Meloni: “Violenza politica mai giustificabile, non deve tornare”
“Abbiamo il dovere di custodire la memoria e di ribadire con chiarezza che la violenza politica, in ogni sua forma, è sempre una sconfitta. Non è mai giustificabile. Non deve mai più tornare”. Questo invece il messaggio sui social della presidente del Consiglio, Giorgia Meloni, per il 48esimo anniversario dei fatti di Acca Larentia. “Anche fatti recenti, in Italia e all’estero, ci ricordano quanto a volte possa essere fragile il confine tra confronto e odio, tra parola e violenza. Quando il dissenso diventa aggressione, quando un’idea viene zittita con la forza, la democrazia perde.
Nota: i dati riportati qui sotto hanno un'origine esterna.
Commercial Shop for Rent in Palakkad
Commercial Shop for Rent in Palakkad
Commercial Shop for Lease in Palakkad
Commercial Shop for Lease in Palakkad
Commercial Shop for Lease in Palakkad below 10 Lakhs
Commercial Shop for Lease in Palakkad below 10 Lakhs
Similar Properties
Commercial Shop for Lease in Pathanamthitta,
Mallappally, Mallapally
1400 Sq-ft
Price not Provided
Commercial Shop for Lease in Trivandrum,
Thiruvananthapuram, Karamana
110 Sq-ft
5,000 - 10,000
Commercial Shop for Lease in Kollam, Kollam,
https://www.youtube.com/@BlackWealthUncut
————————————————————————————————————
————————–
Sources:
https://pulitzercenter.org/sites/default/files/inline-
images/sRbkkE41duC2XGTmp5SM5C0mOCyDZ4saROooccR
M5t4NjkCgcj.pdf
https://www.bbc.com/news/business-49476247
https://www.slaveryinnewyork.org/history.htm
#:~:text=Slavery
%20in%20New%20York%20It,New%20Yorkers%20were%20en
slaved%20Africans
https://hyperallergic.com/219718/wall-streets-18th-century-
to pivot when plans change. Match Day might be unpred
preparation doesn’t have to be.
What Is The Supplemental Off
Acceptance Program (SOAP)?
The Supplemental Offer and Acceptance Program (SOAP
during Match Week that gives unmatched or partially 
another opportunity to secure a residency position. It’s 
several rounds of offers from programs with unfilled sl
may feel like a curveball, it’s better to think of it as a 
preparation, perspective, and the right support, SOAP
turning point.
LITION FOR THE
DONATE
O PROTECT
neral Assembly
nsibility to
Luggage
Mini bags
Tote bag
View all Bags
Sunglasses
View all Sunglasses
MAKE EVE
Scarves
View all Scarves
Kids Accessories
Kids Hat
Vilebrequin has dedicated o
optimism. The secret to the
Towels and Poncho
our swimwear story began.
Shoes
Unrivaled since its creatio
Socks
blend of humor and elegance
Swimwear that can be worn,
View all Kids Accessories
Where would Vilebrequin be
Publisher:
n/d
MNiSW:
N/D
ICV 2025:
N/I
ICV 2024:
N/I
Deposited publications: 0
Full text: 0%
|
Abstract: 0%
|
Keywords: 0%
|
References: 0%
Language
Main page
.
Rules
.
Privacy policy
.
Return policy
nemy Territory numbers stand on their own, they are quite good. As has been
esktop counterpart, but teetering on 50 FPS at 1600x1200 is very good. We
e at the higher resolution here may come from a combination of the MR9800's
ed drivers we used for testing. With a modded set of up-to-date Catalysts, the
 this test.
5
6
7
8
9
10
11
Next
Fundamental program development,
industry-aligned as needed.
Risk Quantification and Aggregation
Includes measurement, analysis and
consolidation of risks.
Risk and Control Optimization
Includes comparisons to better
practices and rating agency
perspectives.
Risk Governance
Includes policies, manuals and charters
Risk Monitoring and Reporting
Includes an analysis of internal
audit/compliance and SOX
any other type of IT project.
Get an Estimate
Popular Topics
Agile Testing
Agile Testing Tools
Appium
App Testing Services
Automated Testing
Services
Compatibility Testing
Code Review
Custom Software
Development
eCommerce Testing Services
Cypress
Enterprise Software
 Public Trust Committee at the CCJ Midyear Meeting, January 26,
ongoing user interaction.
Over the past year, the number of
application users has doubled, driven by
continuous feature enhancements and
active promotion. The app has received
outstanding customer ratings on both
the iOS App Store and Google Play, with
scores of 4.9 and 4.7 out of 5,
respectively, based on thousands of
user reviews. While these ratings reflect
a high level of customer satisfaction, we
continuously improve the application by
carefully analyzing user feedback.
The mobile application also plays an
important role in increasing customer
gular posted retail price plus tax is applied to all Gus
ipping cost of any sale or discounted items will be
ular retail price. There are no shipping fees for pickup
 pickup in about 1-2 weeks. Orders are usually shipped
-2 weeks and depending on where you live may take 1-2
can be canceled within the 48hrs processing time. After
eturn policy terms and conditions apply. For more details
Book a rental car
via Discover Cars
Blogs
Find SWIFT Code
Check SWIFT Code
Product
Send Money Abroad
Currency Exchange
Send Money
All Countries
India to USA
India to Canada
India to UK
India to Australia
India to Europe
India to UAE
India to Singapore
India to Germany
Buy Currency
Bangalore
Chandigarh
Sempre”, ha aggiunto la premier.
Meloni: “Italia merita una vera e definitiva pacificazione nazionale”
“Ricordare significa scegliere ogni giorno il rispetto, il dialogo e la convivenza civile, perché le idee forti non temono il confronto. L’Italia merita una vera e definitiva pacificazione nazionale. È questo l’impegno che dobbiamo a Franco, Francesco e Stefano – uccisi ad Acca Larenzia – a tutte le vittime di ieri, a prescindere dal loro colore politico, e alla libertà delle generazioni di oggi e di domani“, ha scritto ancora la presidente del Consiglio.